▶ **What to do**
Make an exact transcript of the lines in the data below, starting with the one containing "NotebookCheck" and going on through the one containing "C = Core Update, HC = Helpful Content", with both included and the pictures left out.

▶ **Supplied information**
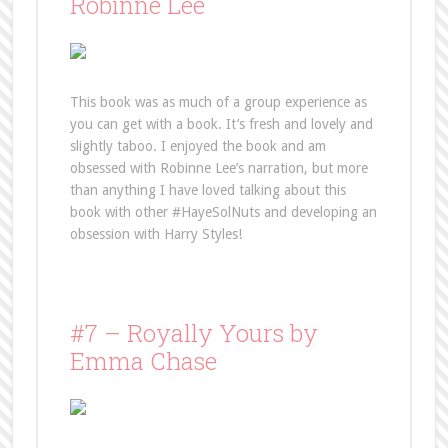
Robinne Lee
This book was as much of a group experience as
you can get with a book. It’s fresh and lovely and
slightly taboo. I enjoyed the book and am
obsessed with Robinne Lee’s narration, but more
than anything I have loved talking about this
book with other #HayeSolNuts and developing an
obsession with Harry Styles!
#7 – Royally Yours by
Emma Chase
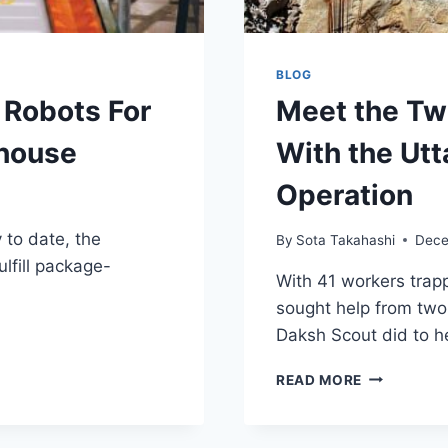
BLOG
 Robots For
Meet the Tw
house
With the Ut
Operation
 to date, the
By
Sota Takahashi
Dece
lfill package-
With 41 workers trap
sought help from two
Daksh Scout did to h
MEET
READ MORE
THE
TWO
MINI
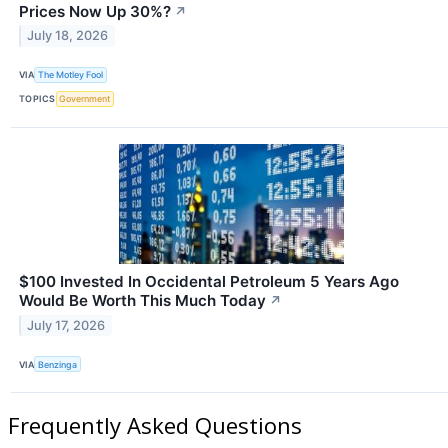
Prices Now Up 30%?
↗
July 18, 2026
VIA
The Motley Fool
TOPICS
Government
$100 Invested In Occidental Petroleum 5 Years Ago
Would Be Worth This Much Today
↗
July 17, 2026
VIA
Benzinga
Frequently Asked Questions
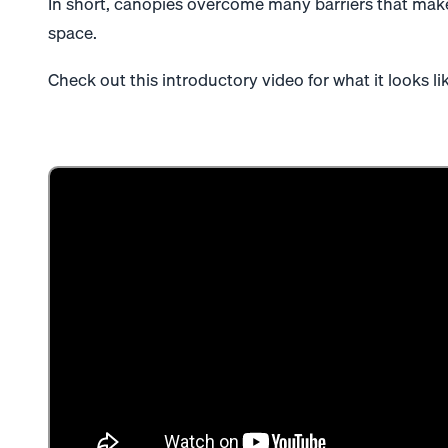
In short, canopies overcome many barriers that make
space.
Check out this introductory video for what it looks like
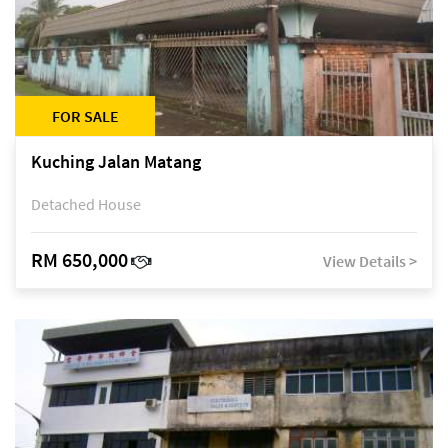
FOR SALE
Kuching Jalan Matang
Detached House
RM 650,000
View Details >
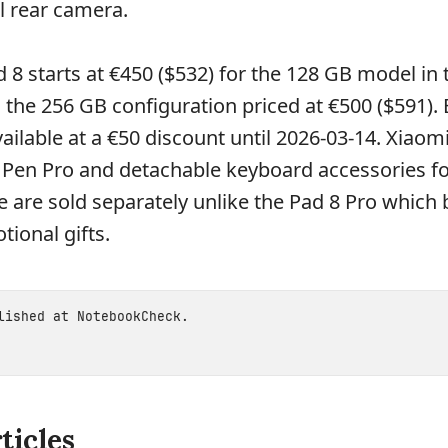
l rear camera.
 8 starts at €450 ($532) for the 128 GB model in 
 the 256 GB configuration priced at €500 ($591).
ailable at a €50 discount until 2026-03-14. Xiaomi
 Pen Pro and detachable keyboard accessories fo
e are sold separately unlike the Pad 8 Pro which
ional gifts.
blished at
NotebookCheck
.
ticles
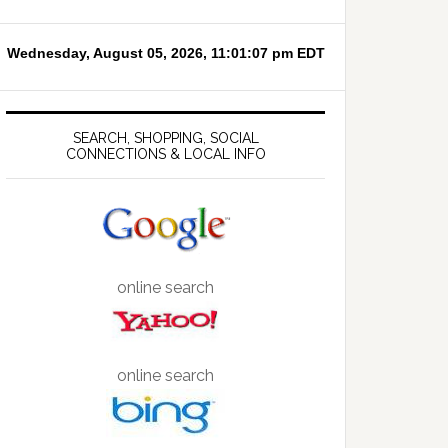
SEARCH, SHOPPING, SOCIAL
CONNECTIONS & LOCAL INFO
online search
online search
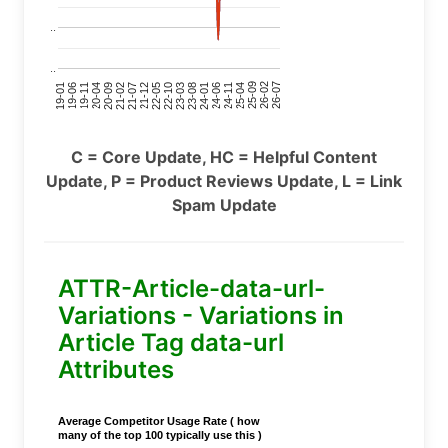
..
..
24-11
20-09
26-02
21-12
23-03
19-01
24-06
20-04
25-09
21-07
22-10
24-01
19-11
25-04
21-02
26-07
22-05
23-08
19-06
C = Core Update, HC = Helpful Content
Update, P = Product Reviews Update, L = Link
Spam Update
ATTR-Article-data-url-
Variations - Variations in
Article Tag data-url
Attributes
Average Competitor Usage Rate ( how
many of the top 100 typically use this )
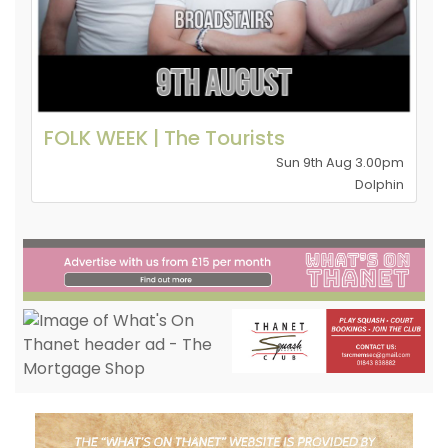
FOLK WEEK | The Tourists
Sun 9th Aug 3.00pm
Dolphin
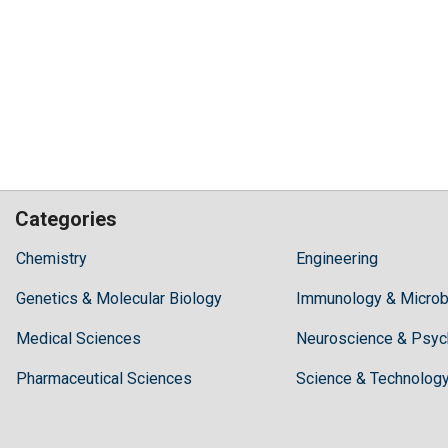
Categories
Hilaris,
Chemistry
Engineering
acknowledging
Genetics & Molecular Biology
high
Immunology & Microb
dental
Medical Sciences
Neuroscience & Psyc
treatment
costs,
Pharmaceutical Sciences
Science & Technolog
Recommends
Periodonta,
a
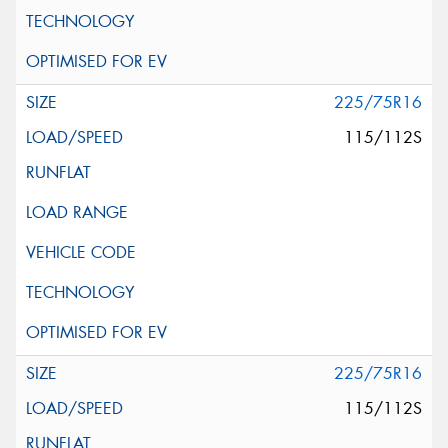
225/75R16
115/112S
225/75R16
115/112S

▶ **Written response**
NotebookCheck
.
ticles
SEARCH, SHOPPING, SOCIAL
CONNECTIONS & LOCAL INFO
online search
online search
..
..
24-11
20-09
26-02
21-12
23-03
19-01
24-06
20-04
25-09
21-07
22-10
24-01
19-11
25-04
21-02
26-07
22-05
23-08
19-06
C = Core Update, HC = Helpful Content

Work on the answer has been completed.